### PROBLEM DETAILS
Each line of the listing below containing the word "Política" should be returned.

### RECORDS FOR THIS TASK
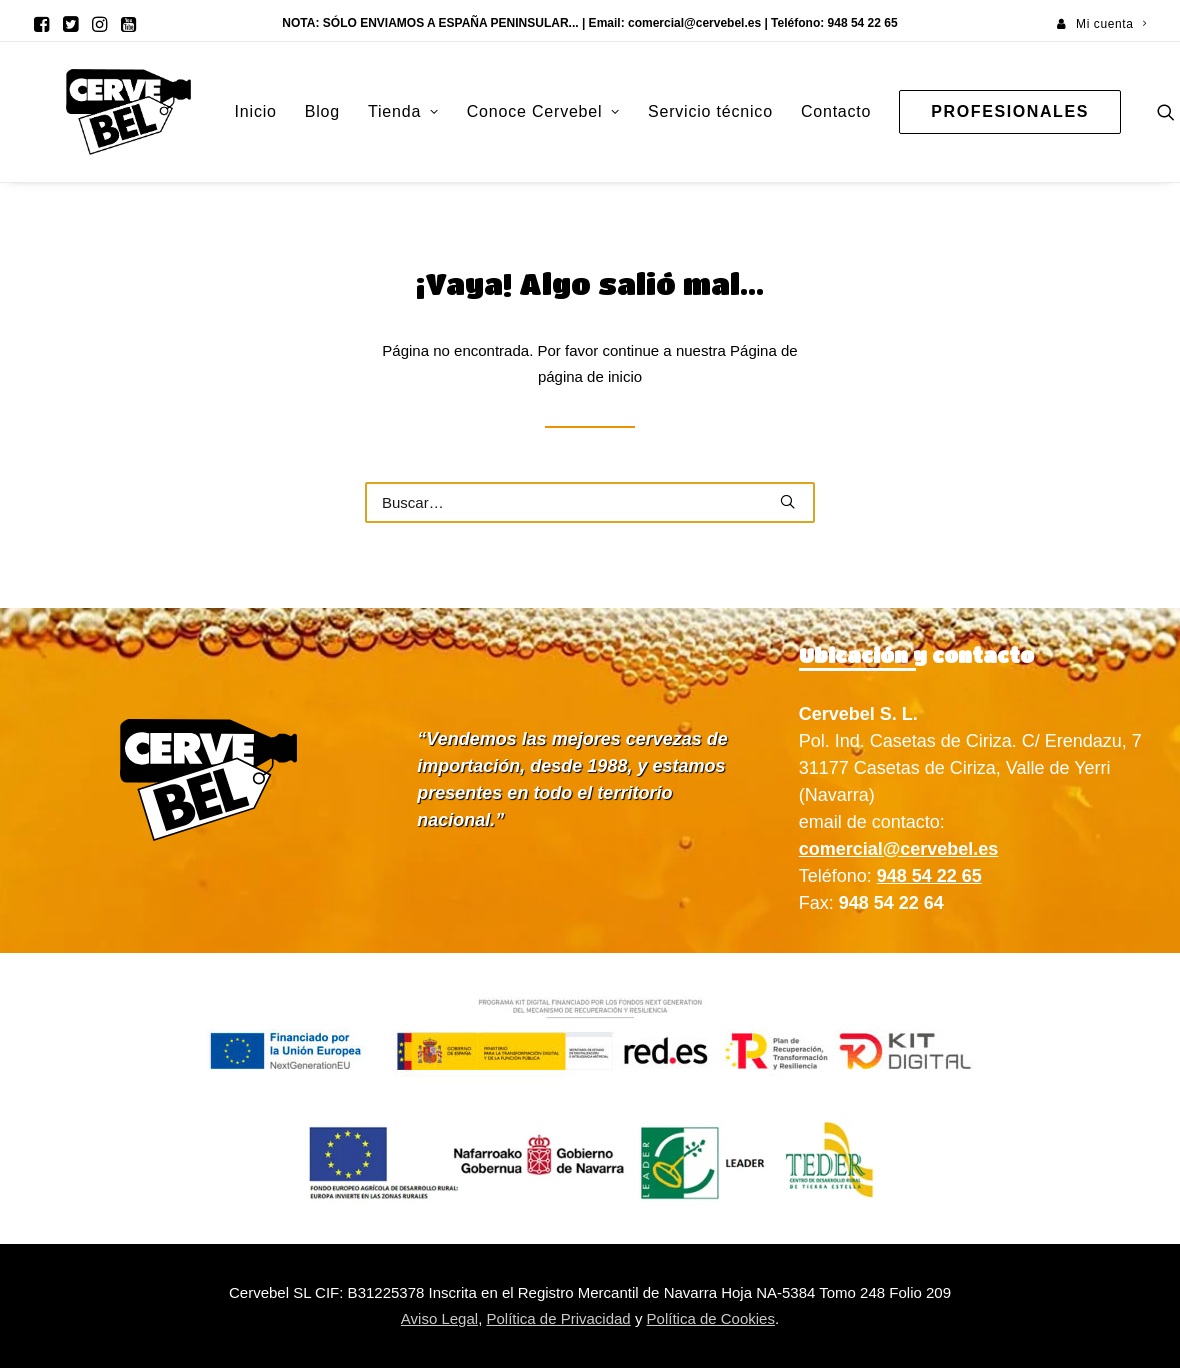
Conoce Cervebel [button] (483, 111)
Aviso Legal (439, 1318)
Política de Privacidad (558, 1318)
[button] (41, 24)
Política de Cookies (711, 1318)
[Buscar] (590, 502)
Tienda (343, 111)
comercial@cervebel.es (694, 23)
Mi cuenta (1111, 24)
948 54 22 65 (929, 876)
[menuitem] (1101, 24)
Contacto (776, 111)
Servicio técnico (650, 111)
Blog (262, 111)
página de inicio (590, 376)
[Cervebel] (98, 112)
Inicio (196, 111)
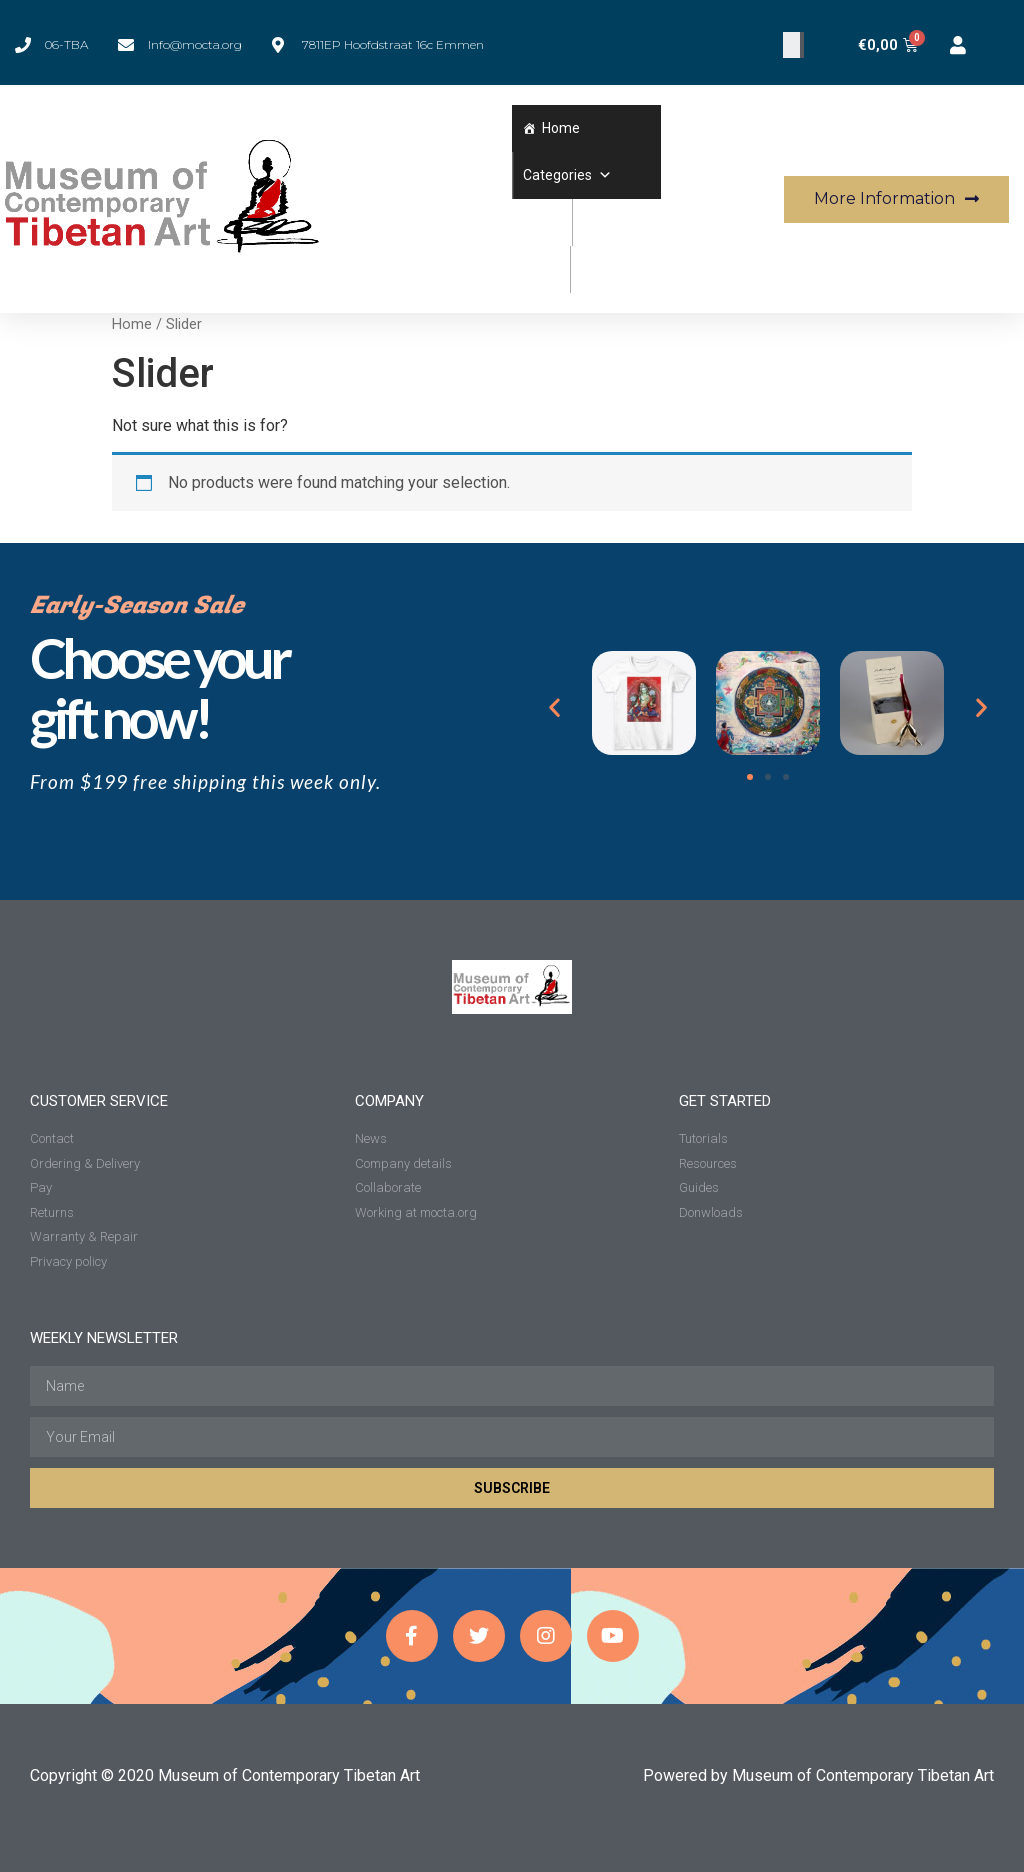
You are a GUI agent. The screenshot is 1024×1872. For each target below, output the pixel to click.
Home (561, 128)
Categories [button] (567, 175)
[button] (602, 175)
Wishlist (607, 222)
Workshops (616, 269)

### OUTPUT BELOW
Política de Privacidad (558, 1318)
Política de Cookies (711, 1318)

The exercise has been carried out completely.